• What is required: Repeat every line of the listing below exactly, minus the pictures.

========

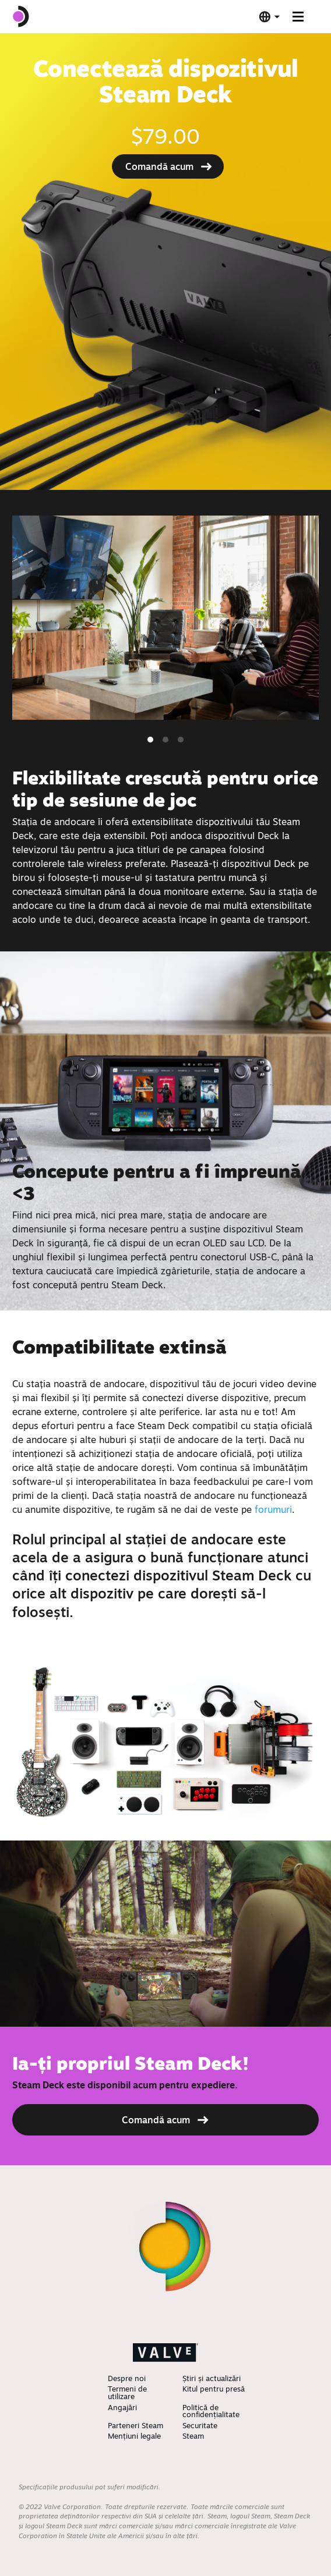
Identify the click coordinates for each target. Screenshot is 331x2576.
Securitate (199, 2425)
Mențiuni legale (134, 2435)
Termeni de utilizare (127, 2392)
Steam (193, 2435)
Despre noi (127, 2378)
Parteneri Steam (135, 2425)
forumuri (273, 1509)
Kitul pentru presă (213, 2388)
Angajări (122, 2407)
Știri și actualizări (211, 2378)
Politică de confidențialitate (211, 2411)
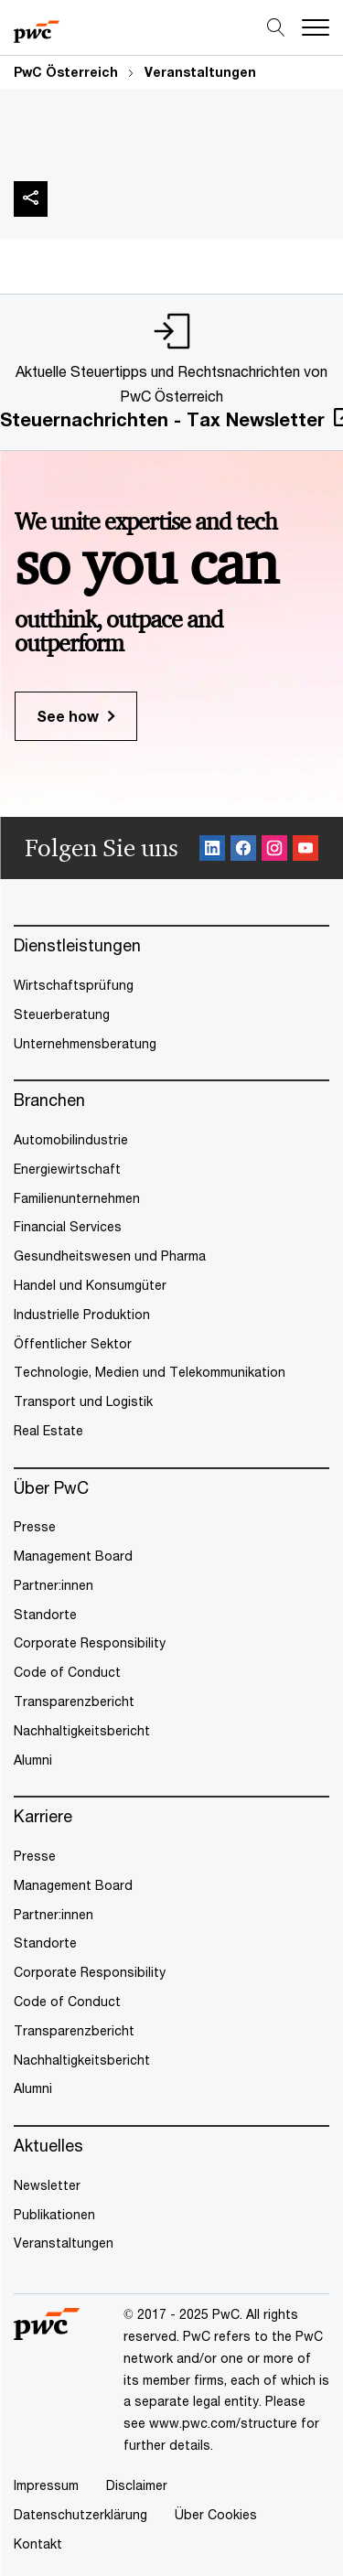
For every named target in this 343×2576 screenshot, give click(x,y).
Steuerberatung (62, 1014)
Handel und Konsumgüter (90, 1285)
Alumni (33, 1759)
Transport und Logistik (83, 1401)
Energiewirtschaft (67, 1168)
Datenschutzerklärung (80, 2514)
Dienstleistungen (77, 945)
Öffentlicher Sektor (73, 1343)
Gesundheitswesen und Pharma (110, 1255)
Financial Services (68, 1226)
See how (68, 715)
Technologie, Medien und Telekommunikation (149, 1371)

========

• Answer to this exercise:
Identify the click coordinates for each target. Screenshot is 331x2576.
Securitate (199, 2425)
Mențiuni legale (134, 2435)
Termeni de utilizare (127, 2392)
Steam (193, 2435)
Despre noi (127, 2378)
Parteneri Steam (135, 2425)
forumuri (273, 1509)
Kitul pentru presă (213, 2388)
Angajări (122, 2407)
Știri și actualizări (211, 2378)
Politică de confidențialitate (211, 2411)
For every named target in this 343×2576 screenshot, give click(x,y).
Steuerberatung (62, 1014)
Handel und Konsumgüter (90, 1285)
Alumni (33, 1759)
Transport und Logistik (83, 1401)
Energiewirtschaft (67, 1168)
Datenschutzerklärung (80, 2514)
Dienstleistungen (77, 945)
Öffentlicher Sektor (73, 1343)
Gesundheitswesen und Pharma (110, 1255)
Financial Services (68, 1226)
See how (68, 715)
Technologie, Medien und Telekommunikation (149, 1371)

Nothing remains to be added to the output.